Vi a Farley pasar por debajo de la cinta al otro extremo del atrio. Oprimió el botón del ascensor. Mientras esperaba, golpeaba nerviosamente el suelo con el pie.

—¿Crees que ella sabe quién es la víctima? —pregunté.

—Desde luego —dijo Graham—. Ya sabes por qué la aprecia tanto el alcalde. Está siempre a su lado, soplándole los nombres de todo el mundo. Gente a la que no ha visto en muchos años. Maridos, mujeres, hijos, de todos se acuerda. Farley sabe quién es la chica.

—¿Por qué no nos lo habrá dicho?

—Mierda. Debe de ser importante para alguien. Salió como una bala. Mira, más valdrá que nos enteremos de quién es la víctima. Porque me revienta ser el último en saberlo.

Connor nos hizo señas con la mano desde el otro extremo de la planta.

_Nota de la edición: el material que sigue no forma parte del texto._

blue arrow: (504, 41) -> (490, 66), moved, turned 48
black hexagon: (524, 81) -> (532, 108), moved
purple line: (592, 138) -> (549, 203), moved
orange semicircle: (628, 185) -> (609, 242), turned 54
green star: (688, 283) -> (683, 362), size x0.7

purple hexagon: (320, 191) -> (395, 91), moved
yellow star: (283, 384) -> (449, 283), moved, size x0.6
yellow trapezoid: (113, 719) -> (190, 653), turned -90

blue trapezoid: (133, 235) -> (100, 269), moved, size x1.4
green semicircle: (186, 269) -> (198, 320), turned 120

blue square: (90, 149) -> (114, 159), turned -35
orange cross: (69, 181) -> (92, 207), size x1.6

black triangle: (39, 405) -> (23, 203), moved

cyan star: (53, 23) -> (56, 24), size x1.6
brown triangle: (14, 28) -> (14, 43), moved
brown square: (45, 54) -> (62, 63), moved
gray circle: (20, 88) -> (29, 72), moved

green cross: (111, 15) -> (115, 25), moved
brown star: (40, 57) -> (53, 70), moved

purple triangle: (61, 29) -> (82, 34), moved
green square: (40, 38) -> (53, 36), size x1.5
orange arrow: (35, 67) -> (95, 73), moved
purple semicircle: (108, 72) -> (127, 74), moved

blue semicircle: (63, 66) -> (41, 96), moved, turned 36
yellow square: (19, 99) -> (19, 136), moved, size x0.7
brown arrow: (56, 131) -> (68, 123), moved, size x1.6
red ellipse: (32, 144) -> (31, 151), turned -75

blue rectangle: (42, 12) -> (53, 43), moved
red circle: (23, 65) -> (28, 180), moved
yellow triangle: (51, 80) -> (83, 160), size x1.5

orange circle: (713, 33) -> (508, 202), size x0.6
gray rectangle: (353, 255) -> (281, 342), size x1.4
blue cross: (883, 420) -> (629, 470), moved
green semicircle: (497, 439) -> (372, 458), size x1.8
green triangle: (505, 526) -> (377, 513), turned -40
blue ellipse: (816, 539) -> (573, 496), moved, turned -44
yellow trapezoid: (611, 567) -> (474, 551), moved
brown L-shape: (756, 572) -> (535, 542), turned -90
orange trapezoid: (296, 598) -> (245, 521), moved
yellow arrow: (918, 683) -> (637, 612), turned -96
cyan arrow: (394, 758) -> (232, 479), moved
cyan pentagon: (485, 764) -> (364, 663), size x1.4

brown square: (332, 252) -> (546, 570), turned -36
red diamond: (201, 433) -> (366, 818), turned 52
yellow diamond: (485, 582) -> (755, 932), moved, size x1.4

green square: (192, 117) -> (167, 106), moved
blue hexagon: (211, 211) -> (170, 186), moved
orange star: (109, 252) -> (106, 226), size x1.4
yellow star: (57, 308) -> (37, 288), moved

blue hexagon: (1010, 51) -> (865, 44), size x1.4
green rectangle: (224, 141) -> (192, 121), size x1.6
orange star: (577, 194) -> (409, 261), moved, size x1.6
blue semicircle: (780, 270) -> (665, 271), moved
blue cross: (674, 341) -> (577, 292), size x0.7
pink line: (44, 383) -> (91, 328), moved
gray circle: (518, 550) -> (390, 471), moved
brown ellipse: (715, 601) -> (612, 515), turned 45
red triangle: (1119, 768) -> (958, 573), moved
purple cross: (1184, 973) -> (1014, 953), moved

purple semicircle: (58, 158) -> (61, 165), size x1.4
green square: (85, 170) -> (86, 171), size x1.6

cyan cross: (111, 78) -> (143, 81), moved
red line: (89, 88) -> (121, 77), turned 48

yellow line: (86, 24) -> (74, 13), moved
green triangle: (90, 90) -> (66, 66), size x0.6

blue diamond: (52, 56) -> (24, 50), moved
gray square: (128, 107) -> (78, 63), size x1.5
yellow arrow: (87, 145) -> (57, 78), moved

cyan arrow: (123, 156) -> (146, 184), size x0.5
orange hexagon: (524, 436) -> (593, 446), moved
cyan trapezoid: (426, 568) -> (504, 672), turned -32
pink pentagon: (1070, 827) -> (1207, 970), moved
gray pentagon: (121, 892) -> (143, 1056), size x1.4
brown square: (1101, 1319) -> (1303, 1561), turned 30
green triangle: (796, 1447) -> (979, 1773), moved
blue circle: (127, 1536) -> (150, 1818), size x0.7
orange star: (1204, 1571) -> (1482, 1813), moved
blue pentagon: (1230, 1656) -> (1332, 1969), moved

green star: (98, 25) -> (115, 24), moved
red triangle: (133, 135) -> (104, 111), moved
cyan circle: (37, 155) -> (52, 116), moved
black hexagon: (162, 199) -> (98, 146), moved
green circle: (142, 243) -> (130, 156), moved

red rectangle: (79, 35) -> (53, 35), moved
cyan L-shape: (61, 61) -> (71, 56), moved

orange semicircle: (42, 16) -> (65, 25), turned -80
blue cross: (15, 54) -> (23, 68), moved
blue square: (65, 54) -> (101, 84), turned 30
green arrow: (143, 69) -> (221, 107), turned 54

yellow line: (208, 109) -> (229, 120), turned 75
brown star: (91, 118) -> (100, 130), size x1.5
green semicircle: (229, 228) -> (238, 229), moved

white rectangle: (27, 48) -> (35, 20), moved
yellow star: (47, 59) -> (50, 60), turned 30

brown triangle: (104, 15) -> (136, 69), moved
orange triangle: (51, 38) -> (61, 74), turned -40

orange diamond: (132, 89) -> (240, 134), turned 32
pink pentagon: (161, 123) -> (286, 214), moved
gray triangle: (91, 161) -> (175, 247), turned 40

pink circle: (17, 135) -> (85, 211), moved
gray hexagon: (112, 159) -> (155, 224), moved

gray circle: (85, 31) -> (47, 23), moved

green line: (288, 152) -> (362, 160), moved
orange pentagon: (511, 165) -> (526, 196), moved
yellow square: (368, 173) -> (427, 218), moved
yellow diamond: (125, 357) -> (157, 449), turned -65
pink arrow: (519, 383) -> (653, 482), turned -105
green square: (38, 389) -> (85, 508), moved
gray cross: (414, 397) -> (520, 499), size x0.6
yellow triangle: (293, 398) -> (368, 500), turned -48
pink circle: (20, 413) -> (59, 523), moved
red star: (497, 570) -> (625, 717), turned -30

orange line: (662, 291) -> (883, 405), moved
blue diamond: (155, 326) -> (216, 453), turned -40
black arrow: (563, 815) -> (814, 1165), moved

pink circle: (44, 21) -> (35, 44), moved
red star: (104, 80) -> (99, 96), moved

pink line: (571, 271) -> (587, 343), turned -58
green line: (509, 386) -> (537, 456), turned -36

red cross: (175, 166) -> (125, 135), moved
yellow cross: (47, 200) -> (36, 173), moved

—¿Qué quiere ahora con esos aspavientos? —dijo Graham—. ¿Qué tiene en la mano?

—Parece un bolso de noche.

—Cheryl Lynn Austin —leyó Connor—. Natural de Midland, Texas, graduada por la Universidad del Estado de Texas. Veintitrés años. Residente en Westwood, pero no lleva aquí el tiempo suficiente para haberse renovado el permiso de conducir expedido en Texas.

El contenido del bolso estaba esparcido encima de una mesa. Empujábamos los objetos con la punta de lápices.

—¿Dónde encontró el bolso? —pregunté. Era pequeño, oscuro, fruncido, con abalorios y cierre de perlas. Un modelo años cuarenta de coleccionista. Caro.

—Estaba en la jardinera de al lado de la sala de juntas. —Connor abrió la cremallera de un pequeño departamento. Un rollo prieto de crujientes billetes de cien dólares cayó en la mesa—. Muy bien. Miss Austin estaba bien provista.

—¿No hay llaves de coche? —pregunté.

—No.

—Entonces vino a la fiesta con alguien.

—Y, evidentemente, también pensaba marcharse con alguien. Los taxistas no cambian billetes de cien.

También hay una tarjeta de la American Express Oro. Barra de labios y compacto. Un paquete de cigarrillos mentolados «Mild Seven», marca japonesa. Un carnet del «Club Daimashi» de Tokyo. Cuatro pastillas azules pequeñas. Eso era todo.

Utilizando el lápiz, Connor volcó el bolsito de abalorios. Unas motas verdes cayeron sobre la mesa.

—¿Sabéis lo que es esto?

—No —dije yo. Graham miraba con lupa.

—Son partículas de cacahuetes recubiertos de
wasabi
.

Wasabi
es un rábano picante verde que se sirve en los restaurantes japoneses. Yo no sabía que existieran cacahuetes cubiertos de
wasabi
.

—No sé si los venden fuera del Japón.

—Ya he visto bastante —gruñó Graham—. ¿Qué dices, John? ¿Va a traernos Ishigura a los testigos que le pediste?

—Yo no los esperaría muy pronto —dijo Connor.

—Y que lo digas —repuso Graham—. No los veremos hasta pasado mañana, una vez los abogados les hayan explicado lo que tienen que decir exactamente. —Se apartó de la mesa—. Supongo que ya sabéis por qué tratan de retrasar la investigación. A esta chica la ha matado un japonés. Eso es lo que tenemos.

—Es posible —dijo Connor.

—Eh, colega, más que posible. Fíjate dónde estamos. Es su edificio. Y esa muchacha es del tipo que les gusta a ellos. La beldad americana de piernas largas. Ya sabéis, a esos tipos bajitos les gusta follar con jugadoras de balonvolea.